To do: Pull every line containing "Stajyeri" from the data.

Supplied material:

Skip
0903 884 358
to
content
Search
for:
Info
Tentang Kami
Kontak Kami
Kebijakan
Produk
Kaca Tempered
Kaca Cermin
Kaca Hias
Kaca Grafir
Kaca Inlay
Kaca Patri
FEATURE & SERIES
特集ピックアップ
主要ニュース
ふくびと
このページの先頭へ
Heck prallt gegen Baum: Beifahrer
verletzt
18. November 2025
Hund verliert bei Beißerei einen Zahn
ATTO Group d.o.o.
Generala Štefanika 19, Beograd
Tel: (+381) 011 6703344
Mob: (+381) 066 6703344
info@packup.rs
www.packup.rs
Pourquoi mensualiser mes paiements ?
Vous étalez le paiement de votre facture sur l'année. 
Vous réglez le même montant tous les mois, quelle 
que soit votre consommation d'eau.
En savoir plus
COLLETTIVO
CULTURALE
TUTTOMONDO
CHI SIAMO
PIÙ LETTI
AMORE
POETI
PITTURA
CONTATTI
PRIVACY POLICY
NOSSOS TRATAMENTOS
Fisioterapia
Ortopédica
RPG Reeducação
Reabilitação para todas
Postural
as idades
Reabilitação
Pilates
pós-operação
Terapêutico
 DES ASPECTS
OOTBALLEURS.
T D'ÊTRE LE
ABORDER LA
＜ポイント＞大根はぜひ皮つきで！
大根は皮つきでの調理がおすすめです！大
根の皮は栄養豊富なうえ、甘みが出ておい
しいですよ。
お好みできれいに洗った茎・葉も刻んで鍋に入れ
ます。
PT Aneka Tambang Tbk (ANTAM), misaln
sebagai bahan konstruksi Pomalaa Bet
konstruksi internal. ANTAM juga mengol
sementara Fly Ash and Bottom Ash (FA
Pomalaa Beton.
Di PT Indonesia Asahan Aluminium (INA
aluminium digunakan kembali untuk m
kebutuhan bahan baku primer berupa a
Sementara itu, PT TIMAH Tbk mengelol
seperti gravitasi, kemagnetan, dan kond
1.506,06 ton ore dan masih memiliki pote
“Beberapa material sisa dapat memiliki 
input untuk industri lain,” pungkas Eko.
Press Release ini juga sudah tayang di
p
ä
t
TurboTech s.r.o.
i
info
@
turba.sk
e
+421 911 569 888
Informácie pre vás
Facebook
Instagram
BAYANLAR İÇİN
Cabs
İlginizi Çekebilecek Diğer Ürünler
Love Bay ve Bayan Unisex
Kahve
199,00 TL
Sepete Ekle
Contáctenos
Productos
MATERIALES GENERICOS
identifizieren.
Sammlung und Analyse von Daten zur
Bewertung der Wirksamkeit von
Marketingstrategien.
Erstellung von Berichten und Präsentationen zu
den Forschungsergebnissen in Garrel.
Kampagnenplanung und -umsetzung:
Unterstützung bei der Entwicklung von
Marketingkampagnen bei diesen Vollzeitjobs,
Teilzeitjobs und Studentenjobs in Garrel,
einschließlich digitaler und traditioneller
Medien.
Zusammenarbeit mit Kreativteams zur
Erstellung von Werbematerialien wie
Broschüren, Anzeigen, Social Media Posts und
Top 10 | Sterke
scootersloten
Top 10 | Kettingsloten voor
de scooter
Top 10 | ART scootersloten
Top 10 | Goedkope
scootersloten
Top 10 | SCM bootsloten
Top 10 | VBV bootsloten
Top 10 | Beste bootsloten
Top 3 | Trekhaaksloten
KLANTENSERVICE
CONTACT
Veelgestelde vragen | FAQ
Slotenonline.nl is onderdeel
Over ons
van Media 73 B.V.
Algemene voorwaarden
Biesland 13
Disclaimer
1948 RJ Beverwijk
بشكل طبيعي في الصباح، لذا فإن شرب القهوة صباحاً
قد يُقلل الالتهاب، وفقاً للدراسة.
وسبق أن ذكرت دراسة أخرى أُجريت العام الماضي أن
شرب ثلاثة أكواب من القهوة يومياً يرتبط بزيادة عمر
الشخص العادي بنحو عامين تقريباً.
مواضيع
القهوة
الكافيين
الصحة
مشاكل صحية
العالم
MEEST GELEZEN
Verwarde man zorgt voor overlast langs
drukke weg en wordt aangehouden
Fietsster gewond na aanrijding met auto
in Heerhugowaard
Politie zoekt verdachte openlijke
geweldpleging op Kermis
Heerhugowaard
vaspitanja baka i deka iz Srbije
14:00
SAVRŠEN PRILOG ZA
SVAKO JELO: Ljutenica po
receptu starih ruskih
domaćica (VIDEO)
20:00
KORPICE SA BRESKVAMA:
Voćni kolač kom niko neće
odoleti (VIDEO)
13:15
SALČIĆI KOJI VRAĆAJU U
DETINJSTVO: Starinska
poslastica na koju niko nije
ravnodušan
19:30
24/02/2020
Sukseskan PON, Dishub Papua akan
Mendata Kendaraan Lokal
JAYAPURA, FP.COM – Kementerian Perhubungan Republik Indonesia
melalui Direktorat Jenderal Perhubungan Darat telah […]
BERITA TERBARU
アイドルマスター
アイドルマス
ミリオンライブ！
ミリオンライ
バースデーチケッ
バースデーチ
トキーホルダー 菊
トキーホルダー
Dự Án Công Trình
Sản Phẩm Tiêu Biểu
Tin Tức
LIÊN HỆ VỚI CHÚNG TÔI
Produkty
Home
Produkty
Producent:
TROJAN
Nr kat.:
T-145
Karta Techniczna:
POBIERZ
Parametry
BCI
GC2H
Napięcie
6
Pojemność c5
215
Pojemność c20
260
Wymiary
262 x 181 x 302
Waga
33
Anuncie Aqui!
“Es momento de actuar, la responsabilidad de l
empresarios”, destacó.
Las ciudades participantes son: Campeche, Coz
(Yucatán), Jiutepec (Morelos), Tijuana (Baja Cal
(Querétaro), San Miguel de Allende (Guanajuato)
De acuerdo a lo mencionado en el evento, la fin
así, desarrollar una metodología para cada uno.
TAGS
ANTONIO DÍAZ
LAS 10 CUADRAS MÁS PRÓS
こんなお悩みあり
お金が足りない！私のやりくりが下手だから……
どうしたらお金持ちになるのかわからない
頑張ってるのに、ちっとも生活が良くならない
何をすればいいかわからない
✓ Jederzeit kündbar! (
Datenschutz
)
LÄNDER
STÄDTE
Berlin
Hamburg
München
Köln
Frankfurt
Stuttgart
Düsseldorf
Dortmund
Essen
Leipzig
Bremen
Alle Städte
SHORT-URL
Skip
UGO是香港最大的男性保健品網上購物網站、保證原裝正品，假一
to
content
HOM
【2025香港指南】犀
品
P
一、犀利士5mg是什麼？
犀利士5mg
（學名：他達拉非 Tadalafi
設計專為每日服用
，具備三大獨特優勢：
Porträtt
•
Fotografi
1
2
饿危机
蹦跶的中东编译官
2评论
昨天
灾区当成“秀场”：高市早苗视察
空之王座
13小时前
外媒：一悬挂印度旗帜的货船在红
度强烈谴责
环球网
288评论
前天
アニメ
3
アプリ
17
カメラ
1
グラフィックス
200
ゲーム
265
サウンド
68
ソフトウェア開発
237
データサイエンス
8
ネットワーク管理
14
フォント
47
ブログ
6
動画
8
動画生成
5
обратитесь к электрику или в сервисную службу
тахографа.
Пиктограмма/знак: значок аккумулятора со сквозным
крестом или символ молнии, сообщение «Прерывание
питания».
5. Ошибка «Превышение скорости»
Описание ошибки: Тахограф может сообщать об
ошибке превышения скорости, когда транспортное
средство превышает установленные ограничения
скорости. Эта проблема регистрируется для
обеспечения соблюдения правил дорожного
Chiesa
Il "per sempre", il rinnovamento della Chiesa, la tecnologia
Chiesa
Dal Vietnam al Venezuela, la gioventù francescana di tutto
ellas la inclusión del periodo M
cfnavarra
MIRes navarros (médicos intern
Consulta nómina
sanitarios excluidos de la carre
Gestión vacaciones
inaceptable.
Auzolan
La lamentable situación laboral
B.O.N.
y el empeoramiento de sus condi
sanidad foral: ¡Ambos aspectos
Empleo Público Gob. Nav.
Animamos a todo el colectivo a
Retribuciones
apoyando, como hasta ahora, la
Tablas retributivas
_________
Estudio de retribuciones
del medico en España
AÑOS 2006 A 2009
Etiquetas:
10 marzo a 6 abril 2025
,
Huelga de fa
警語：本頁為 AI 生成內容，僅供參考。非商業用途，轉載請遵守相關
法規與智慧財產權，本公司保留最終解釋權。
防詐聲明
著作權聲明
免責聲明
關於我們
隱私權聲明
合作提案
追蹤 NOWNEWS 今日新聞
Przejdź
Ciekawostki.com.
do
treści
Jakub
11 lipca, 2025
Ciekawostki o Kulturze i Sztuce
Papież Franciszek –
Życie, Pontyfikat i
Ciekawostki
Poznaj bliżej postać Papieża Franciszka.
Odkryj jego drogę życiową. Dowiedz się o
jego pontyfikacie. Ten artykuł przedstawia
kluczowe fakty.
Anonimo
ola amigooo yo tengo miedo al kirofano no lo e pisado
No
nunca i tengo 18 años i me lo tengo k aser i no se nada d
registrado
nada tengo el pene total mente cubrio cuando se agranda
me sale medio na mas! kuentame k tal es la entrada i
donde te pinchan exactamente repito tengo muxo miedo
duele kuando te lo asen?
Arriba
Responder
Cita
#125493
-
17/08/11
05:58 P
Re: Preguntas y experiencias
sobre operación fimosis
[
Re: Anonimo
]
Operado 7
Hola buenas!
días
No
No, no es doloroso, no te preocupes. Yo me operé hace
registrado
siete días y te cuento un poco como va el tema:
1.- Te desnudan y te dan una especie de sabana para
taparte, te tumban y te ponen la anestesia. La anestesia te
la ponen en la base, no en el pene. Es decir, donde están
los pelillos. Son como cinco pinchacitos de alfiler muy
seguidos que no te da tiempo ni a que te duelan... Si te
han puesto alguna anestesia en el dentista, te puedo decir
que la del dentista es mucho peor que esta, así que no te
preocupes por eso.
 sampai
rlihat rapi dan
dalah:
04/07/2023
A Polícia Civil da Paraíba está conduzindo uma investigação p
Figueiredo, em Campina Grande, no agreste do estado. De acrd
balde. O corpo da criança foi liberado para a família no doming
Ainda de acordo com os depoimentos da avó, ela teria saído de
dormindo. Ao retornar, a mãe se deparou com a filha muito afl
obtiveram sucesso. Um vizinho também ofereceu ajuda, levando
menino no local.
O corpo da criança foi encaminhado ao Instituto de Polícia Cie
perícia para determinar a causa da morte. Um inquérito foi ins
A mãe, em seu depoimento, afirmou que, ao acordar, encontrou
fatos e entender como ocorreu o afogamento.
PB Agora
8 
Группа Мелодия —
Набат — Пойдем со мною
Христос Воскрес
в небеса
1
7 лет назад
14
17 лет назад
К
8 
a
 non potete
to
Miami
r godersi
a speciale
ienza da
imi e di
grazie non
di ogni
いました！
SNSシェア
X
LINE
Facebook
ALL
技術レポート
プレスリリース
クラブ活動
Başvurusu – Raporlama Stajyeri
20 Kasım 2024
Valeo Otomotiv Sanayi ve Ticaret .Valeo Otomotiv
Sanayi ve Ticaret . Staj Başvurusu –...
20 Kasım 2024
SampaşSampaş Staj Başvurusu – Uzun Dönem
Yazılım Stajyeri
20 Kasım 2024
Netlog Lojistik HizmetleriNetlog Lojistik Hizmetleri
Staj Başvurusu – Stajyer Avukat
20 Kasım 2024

Exercise output:
Başvurusu – Raporlama Stajyeri
Yazılım Stajyeri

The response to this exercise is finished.